The Center on Budget and Policy Priorities has issued a sobering report entitled "Recession Continues to Batter State Budgets; State Responses Could Slow Recovery." The gist of the story is that the recession "has caused the steepest decline in state tax receipts on record...a state fiscal crisis of unprecedented severity"
There are charts and graphs that display what we in Louisiana already know: there's not enough money in state coffers to provide the services our people need.
The solution, according to the report is a mix of spending cuts and revenue measures: "At the state level, a balanced approach to closing deficits — raising taxes along with enacting budget cuts — is needed to close state budget gaps in order to maintain important services while minimizing harmful effects on the economy."
Thus far in Louisiana, all the emphasis has been on spending cuts. Governor (and wannabe President) Bobby Jindal is focused on cuts and phobic on revenues to the point of obsession.
Which brings us to today's editorial in The Advocate. In this case, the Gray Lady of Baton Rouge seems to be a lone voice of reason, with most newspapers in the state parroting the governor's anti-tax blather.
The editorial points once again to the Louisiana Budget Project's contention that many of the Louisiana's 440-some odd tax exemptions are not just unnecessary, but are harmful to development in the state.
"Repealing or suspending some of the worst offenders is the easiest way to raise revenue, and utterly defensible even to anti-tax Republicans," says the editorial. "After all, it's not 'new taxes'."

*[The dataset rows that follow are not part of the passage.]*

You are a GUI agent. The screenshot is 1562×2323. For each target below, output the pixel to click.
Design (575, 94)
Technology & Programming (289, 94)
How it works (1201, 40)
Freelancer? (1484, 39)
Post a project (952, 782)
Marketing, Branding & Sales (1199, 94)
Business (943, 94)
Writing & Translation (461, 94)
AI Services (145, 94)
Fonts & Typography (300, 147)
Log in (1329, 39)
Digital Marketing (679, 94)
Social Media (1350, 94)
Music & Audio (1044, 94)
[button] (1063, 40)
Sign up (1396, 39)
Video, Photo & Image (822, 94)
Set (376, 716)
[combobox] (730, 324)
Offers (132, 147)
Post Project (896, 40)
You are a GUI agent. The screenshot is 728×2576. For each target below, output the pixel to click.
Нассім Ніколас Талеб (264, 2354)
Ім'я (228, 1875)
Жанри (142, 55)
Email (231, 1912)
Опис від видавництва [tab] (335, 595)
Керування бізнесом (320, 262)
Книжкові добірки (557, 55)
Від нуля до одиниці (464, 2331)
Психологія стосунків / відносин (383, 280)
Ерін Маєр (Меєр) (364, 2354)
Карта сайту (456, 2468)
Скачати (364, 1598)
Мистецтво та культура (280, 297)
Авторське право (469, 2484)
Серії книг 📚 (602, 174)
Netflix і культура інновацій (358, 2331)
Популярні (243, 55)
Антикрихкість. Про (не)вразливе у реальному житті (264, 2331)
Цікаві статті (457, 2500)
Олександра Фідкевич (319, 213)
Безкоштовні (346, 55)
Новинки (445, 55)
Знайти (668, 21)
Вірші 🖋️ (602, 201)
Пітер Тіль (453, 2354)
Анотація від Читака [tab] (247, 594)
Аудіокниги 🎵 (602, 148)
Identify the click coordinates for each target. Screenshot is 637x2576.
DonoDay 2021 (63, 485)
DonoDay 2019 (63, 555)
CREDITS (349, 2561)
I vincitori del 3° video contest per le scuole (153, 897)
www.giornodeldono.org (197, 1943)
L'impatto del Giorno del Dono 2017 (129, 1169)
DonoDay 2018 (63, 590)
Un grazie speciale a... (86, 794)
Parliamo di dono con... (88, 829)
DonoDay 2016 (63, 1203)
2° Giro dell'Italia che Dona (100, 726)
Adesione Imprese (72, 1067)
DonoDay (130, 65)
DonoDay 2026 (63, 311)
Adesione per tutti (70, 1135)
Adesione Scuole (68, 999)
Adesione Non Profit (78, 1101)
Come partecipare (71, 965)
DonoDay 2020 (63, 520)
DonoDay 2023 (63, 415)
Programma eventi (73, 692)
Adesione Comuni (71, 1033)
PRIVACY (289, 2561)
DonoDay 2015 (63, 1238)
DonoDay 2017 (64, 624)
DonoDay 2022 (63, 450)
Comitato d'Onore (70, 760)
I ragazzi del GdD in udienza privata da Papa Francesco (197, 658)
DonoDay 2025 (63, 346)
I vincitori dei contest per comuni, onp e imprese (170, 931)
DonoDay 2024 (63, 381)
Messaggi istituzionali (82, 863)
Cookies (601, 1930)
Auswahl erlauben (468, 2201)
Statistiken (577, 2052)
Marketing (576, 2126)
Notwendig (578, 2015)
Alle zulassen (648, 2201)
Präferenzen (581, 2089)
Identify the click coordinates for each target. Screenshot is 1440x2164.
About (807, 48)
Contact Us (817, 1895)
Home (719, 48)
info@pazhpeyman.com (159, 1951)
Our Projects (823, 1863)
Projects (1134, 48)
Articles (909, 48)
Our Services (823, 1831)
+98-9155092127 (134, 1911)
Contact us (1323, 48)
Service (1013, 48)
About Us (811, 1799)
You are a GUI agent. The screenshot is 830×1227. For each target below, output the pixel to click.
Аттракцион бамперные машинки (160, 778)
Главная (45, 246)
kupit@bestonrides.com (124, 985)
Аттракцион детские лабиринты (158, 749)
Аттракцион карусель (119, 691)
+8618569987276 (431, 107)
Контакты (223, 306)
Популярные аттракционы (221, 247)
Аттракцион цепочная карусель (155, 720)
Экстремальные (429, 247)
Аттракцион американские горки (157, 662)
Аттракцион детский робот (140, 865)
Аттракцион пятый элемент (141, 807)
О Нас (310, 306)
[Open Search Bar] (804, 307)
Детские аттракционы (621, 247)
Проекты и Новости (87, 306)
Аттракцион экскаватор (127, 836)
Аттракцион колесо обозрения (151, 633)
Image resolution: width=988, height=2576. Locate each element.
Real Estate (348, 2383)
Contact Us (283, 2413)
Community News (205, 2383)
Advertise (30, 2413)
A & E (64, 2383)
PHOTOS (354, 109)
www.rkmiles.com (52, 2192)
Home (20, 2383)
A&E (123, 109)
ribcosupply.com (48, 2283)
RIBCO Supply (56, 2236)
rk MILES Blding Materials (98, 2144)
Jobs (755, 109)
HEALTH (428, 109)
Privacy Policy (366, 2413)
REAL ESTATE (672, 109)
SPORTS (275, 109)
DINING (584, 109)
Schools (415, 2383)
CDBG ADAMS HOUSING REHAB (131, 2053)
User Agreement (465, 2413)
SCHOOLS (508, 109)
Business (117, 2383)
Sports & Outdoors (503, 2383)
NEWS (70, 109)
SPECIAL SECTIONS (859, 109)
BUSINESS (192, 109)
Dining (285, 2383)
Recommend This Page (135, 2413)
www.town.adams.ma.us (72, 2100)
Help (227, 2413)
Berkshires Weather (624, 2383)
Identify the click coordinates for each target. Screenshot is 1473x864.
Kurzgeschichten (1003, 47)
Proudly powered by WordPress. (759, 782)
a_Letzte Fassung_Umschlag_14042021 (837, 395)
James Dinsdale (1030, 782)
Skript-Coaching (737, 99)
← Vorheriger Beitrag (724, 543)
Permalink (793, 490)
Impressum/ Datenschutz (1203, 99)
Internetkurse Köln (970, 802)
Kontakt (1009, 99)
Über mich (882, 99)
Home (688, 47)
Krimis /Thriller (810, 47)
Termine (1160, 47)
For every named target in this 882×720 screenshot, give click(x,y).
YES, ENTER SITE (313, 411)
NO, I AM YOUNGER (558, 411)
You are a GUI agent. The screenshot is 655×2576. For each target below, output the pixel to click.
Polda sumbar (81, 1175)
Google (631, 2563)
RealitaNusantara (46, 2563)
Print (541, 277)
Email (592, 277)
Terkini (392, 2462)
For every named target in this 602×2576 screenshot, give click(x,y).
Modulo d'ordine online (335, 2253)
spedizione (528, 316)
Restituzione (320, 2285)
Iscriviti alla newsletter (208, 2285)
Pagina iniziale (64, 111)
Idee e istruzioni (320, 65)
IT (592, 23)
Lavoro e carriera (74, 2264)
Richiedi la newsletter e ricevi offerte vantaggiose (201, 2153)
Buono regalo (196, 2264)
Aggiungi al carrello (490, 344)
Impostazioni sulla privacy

It's a good argument, but will it wash in the coming legislative fiscal session, which just happens to precede state elections? Lawmakers will be in a tough spot, faced on one hand by the decimation of services our people need, and on the other by opponents champing at the bit to paint them as "tax and spenders."
Which will prevail? Doing what's right for the people of Louisiana, or doing what seems necessary to be reelected?